SUPPLIED MATERIAL »
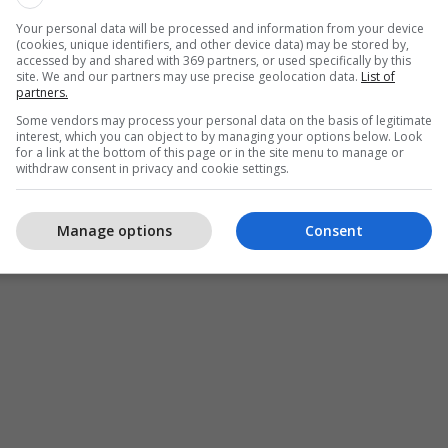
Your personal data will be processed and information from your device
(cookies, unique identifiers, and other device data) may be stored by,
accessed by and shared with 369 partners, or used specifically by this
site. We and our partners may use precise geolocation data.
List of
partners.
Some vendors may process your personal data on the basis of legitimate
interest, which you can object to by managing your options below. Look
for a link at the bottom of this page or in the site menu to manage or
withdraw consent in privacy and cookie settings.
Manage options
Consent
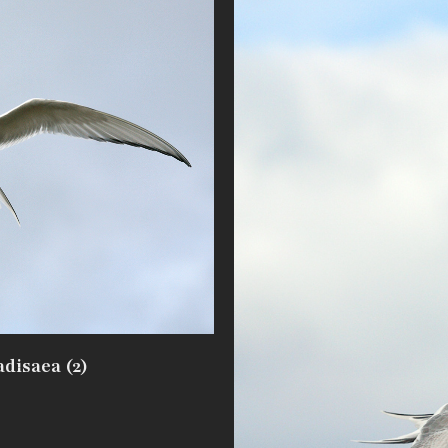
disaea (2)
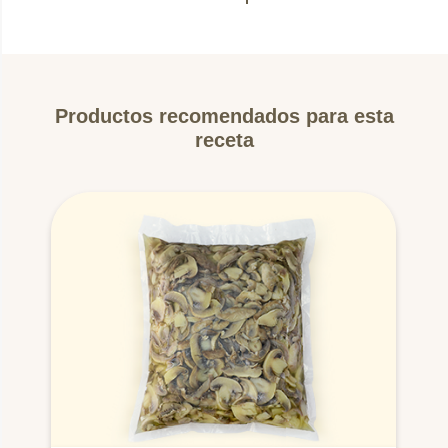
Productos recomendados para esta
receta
==
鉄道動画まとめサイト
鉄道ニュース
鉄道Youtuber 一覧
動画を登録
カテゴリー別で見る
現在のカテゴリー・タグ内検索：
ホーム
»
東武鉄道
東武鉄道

EXERCISE DESCRIPTION » Scan the records above and report every line with the string "this".

ANSWER SPACE »
accessed by and shared with 369 partners, or used specifically by this
for a link at the bottom of this page or in the site menu to manage or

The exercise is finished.